(Page-level text extractions)
------------------------------

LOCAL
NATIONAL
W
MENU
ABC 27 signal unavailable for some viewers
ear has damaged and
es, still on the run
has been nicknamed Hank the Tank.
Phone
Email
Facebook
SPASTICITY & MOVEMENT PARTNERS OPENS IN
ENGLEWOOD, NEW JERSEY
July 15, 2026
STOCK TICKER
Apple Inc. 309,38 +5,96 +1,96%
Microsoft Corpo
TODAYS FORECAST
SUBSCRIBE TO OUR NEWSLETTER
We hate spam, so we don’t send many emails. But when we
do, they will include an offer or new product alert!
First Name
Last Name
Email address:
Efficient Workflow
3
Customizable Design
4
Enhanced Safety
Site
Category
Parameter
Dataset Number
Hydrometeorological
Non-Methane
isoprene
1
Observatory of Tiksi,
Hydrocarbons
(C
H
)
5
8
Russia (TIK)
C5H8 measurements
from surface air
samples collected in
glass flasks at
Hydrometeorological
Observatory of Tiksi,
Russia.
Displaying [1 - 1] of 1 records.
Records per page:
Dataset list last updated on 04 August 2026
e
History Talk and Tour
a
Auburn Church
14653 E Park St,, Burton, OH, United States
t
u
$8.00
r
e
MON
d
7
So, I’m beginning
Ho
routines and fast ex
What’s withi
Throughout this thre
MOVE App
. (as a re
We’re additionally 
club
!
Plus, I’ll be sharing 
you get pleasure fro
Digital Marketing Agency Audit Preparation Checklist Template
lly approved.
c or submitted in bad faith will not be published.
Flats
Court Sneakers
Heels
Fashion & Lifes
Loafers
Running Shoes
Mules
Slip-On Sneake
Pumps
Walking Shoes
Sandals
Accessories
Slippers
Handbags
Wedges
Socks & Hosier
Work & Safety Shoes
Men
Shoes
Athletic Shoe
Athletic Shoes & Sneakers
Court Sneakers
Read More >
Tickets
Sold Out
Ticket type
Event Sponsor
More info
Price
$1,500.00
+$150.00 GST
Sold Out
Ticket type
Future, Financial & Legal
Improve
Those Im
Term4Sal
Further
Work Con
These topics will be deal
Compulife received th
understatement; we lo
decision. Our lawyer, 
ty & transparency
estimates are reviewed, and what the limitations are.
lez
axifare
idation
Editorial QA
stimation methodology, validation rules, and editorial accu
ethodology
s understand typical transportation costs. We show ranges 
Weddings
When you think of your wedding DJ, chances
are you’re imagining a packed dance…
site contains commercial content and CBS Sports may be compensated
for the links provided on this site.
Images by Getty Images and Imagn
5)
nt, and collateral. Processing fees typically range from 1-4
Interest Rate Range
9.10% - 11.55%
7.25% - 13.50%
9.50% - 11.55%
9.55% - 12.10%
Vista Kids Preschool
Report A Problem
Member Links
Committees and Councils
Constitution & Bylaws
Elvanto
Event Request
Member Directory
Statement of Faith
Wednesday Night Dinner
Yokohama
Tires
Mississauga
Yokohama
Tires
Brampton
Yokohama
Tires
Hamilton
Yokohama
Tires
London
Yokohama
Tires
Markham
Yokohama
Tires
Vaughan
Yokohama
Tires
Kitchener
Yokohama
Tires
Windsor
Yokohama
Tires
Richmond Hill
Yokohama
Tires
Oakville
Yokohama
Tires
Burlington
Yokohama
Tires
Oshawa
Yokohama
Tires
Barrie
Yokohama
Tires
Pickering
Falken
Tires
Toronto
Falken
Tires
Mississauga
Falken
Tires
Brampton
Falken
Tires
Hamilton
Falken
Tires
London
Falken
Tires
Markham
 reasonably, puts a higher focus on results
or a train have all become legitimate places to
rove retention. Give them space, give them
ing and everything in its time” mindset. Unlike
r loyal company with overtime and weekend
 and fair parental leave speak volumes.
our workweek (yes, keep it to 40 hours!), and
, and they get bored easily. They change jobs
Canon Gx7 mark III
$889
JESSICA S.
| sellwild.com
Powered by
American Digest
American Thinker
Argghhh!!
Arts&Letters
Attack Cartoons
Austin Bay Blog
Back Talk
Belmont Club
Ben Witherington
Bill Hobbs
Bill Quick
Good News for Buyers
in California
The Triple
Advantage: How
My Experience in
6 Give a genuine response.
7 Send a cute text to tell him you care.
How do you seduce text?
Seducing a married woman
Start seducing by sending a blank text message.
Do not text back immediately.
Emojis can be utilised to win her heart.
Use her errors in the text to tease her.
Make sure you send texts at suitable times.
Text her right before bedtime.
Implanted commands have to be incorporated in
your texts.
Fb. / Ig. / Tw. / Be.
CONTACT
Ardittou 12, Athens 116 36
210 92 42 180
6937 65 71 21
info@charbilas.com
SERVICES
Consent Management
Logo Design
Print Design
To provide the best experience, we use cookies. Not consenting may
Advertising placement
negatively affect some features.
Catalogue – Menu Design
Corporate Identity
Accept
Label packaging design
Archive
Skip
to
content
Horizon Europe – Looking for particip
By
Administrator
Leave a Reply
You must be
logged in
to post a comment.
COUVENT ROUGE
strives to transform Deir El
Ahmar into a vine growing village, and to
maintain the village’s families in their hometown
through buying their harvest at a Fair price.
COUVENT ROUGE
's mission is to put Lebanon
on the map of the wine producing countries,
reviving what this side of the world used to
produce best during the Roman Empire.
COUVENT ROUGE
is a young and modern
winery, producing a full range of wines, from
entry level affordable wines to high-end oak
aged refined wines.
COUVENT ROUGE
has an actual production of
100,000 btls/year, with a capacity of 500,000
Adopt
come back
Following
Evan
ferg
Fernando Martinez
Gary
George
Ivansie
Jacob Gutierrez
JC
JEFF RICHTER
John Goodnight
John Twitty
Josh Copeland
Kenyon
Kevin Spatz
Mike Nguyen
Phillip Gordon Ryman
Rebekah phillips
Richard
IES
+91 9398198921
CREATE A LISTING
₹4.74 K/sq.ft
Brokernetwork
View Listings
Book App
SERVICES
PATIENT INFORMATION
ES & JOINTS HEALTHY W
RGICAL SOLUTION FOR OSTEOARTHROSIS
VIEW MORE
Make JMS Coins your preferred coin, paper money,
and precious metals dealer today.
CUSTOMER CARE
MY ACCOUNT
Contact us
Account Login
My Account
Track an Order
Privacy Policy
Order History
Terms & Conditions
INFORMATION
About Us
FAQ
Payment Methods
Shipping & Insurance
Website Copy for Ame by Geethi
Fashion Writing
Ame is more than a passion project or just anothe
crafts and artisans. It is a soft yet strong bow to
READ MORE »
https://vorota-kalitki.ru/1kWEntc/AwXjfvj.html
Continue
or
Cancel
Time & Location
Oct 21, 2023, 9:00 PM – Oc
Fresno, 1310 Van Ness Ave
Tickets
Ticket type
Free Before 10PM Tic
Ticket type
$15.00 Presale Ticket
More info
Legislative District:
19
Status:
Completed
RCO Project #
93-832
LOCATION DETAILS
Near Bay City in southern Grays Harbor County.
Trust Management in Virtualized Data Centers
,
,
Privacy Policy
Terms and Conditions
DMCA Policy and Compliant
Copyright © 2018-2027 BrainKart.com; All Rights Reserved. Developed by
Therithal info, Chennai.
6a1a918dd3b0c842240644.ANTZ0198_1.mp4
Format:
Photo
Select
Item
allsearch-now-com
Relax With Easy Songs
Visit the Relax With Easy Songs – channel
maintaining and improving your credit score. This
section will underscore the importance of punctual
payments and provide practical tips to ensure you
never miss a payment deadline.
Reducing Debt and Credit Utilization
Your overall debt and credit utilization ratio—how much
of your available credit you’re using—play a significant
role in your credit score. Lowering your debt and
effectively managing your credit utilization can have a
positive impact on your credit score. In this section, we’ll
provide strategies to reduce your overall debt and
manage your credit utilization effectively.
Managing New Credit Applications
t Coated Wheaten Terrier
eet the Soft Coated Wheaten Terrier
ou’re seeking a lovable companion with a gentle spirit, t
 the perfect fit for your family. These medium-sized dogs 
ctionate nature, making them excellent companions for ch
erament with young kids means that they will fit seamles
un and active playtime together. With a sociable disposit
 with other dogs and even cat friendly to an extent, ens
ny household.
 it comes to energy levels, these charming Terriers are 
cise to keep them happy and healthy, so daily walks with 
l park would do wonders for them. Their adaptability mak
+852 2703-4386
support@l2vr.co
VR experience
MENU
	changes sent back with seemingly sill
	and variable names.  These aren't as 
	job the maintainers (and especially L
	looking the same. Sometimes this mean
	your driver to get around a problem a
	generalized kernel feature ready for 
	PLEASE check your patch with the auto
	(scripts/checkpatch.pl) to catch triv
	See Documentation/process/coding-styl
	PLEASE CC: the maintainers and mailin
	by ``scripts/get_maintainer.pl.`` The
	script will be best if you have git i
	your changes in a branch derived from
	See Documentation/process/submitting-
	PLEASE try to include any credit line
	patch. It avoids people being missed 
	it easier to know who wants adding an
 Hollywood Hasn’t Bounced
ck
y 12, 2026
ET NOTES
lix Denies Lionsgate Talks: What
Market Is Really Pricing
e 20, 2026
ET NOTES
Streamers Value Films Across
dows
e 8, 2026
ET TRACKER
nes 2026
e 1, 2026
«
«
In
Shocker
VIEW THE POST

------------------------------

| WORK ITEM |
Wherever the string "village" occurs in the records above, copy that line.

| EXERCISE SOLUTION |
Ahmar into a vine growing village, and to
maintain the village’s families in their hometown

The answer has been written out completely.